We analyze that GCN1’s complex network structure is enough to model high-order connectivity from bipartite graphs, so adding NCF will not significantly improve performance. Here, we add auxiliary information of drugs and disease from knowledge database to alleviate the cold start problem in CF model. The experiment results demonstrate that the auxiliary information has positive contribution to CFADD as expected, shown in Table 3. Finally, considering the best performance we take NCF + GCN2 + SIM as our standard model, referred to as CFDDA.

Table 3. Ablation experimental results on PREDICT

3.4 Comparisons with the State-of-the-Arts Models

In this section, we compare CFDDA with four recent methods: NIMCGCN [21], LAGCN [9], DisDrugPred [22], MBiRW [12]. We adopt the published results or open source code in the following experiments. The comparison between baselines and CFDDA is shown in Table 4.

Table 4. Comparison to baselines in the 10-fold cross validation on PREDICT

As the results shown in Table 4, we can see that CFDDA has the absolute advantage over all baseline methods with respect to the value of AUPR which reach to 0.539. It is crucial to the model with sparse data. As we above-mentioned, for highly unbalanced datasets, AUPR can provide a more significant evaluation than AUC. AUPR comprehensively considers both real positive rate and false positive rate, so the biased dataset has little effect on it. From Table 5 we can see that AUC of CFDDA is 0.9103 which is a bit lower than the best model MBiRW. The reason may be that our model uses fewer prior auxiliary information by comparison to MBiRW.

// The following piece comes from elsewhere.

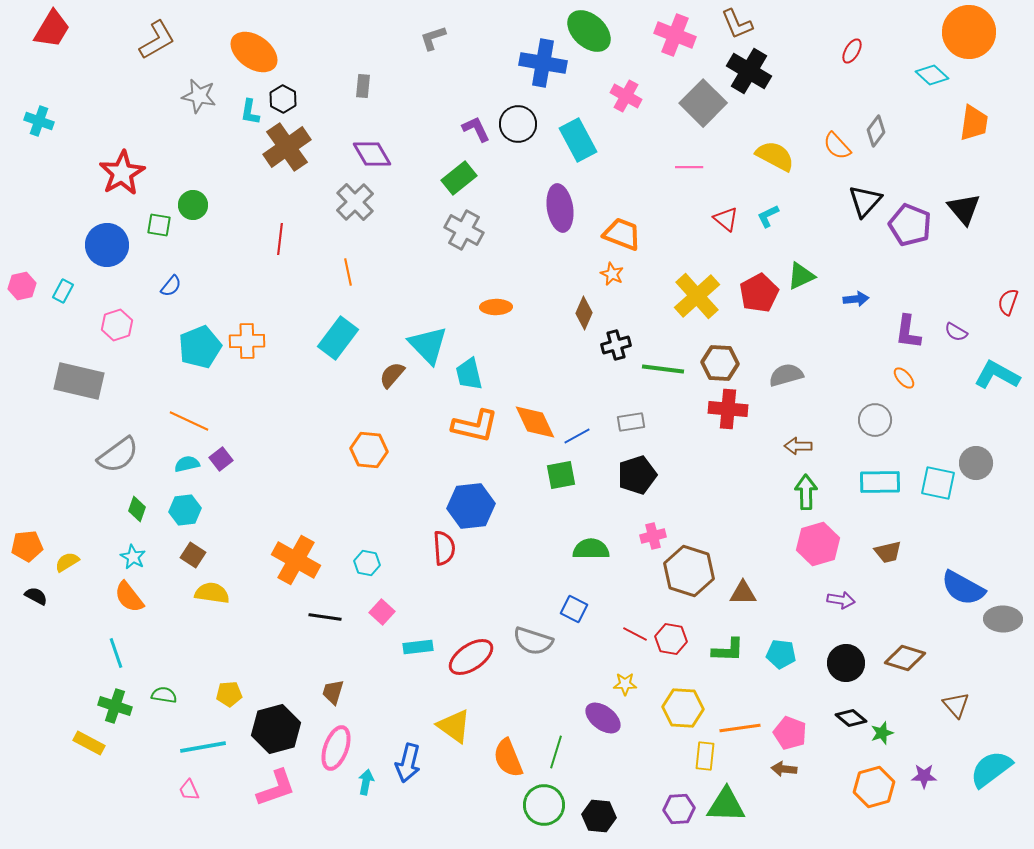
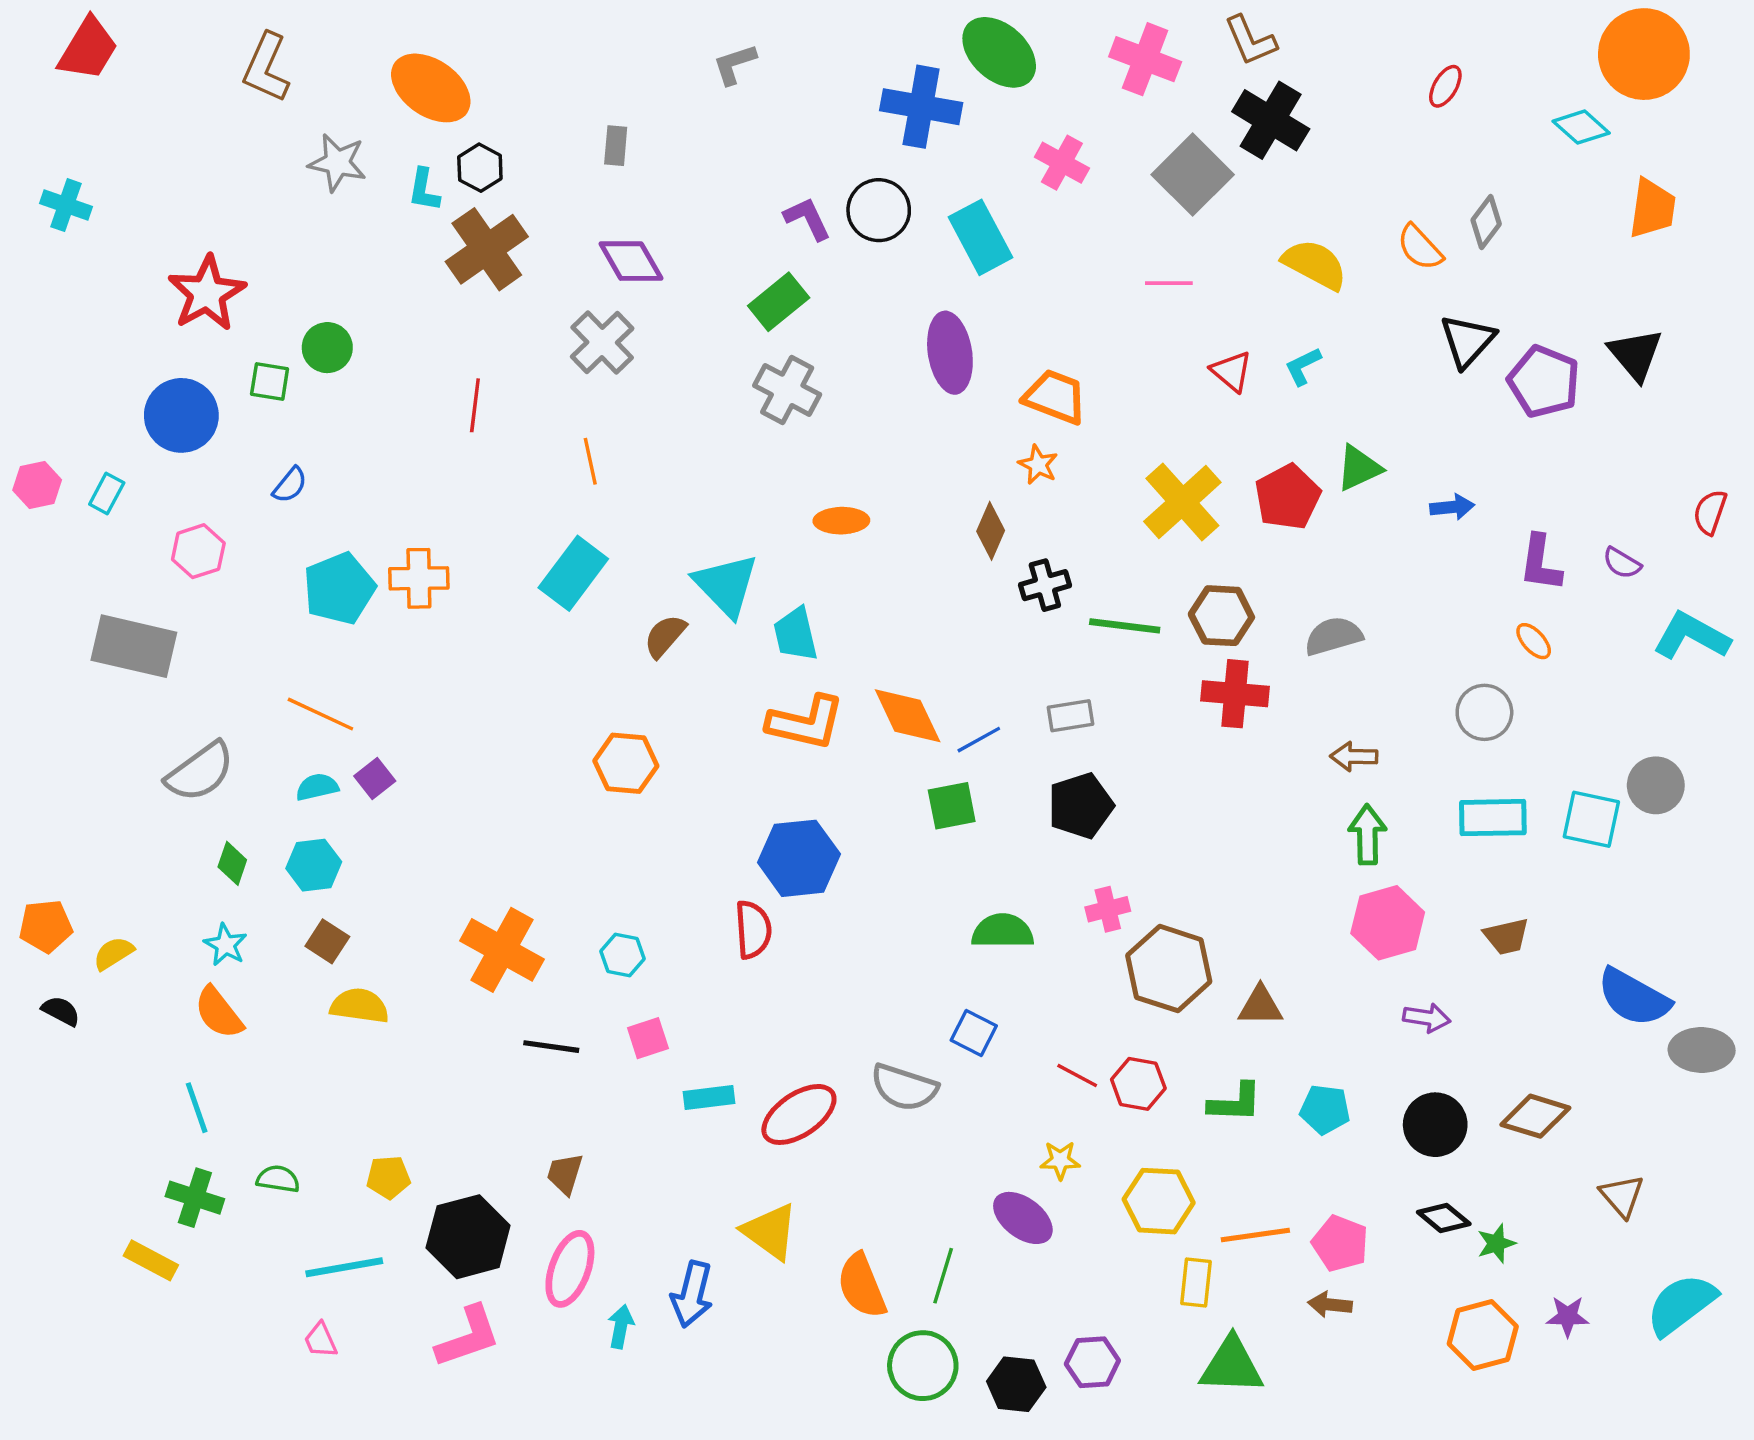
brown L-shape: (157, 40) -> (266, 68), turned 144
pink square: (382, 612) -> (648, 1038), turned 30
purple hexagon: (679, 809) -> (1092, 1362), moved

3.5 Evaluation on Extra Dataset

In order to make the prediction more convincing, we repeated the above experiment on another dataset. The comparison results are shown in Table 5.

Table 5. Comparison to baselines in the 10-fold cross validation on CDataset

Clearly, we can see that CFDDA has the absolute advantage over all baseline methods with respect to value of AUPR which reaches to 0.5917. It shows that the performance of CFDDA on different datasets is certainly stable.

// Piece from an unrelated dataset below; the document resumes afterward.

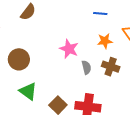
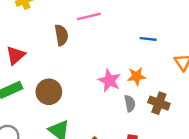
brown semicircle: (28, 12) -> (61, 35), turned -48
orange star: (105, 41) -> (137, 76), moved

3.6 Prediction of Novel Drug-Disease Associations

To further validate the prediction ability of CFDDA, we investigate the prediction results of the model and cite the evidence for the discoveries. The prediction scores at top 10 are considered, shown in Table 6. We find that eight out of ten predicted associations to be proved in published literature. After retrieval in PubMed, we find that Trihexyphenidyl has been proved to be one of the most useful drugs to treat Parkinson’s disease [23]. In addition, some publications confirmed that Tiagabine is a novel antiepileptic drug that was designed to block gamma-aminobutyric acid uptake by presynaptic neurons and glial cells [24].

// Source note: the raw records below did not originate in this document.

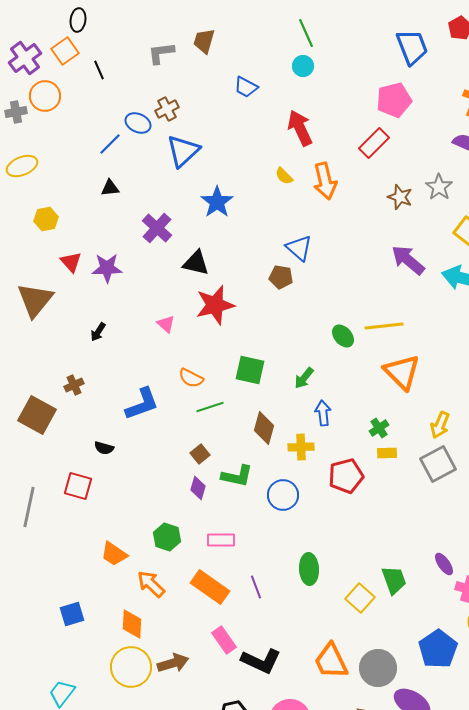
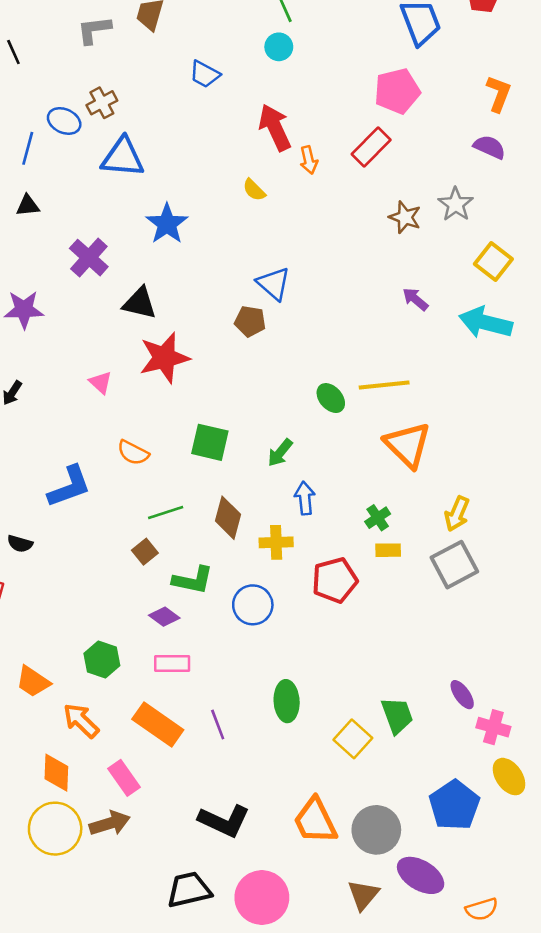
blue line: (110, 144) -> (28, 148), turned -30
blue triangle: (183, 151) -> (123, 157), turned 48
orange arrow: (325, 181) -> (309, 160), moved, size x0.6
purple arrow: (408, 260) -> (415, 299), size x0.6
green line: (210, 407) -> (166, 513), moved
purple diamond: (198, 488) -> (164, 617), moved, turned -70
pink rectangle: (224, 640) -> (124, 778), moved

Table 6. Top 10 drug-disease associations predicted by CFDDA

4 Conclusion

In this paper, we formalized the DDA prediction problem into a CF recommendation task aiming to computational drug repositioning. For the purpose of ranking the association probabilities of drug-disease pairs, we investigated several typical collaborative filtering recommendation methods, such as Matrix Factorization (MF), Neural Collaborative Filtering (NCF), Graph Convolutional Network (GCN). The comparison experiment shows that these CF methods provide unique contribution to the overview prediction performance. Understandably, MFs’ linearity limits the ability of feature representation. Both NCF and GNN-based CF leverage the neural network framework to encode the features of drugs and diseases, but GNN-based models focus more on topological neighbors. Correspondingly, we combined the two CF framework aiming to derive comprehensive feature representation. In addition, the addition of auxiliary information contributes to the improvement of system performance through relieving the cold start problem. The final experimental results show that CFDDA has considerable competitiveness compared with other state-of-the-art methods. Moreover, the predicted recommendation list of drug indications is verified by publicly available literatures.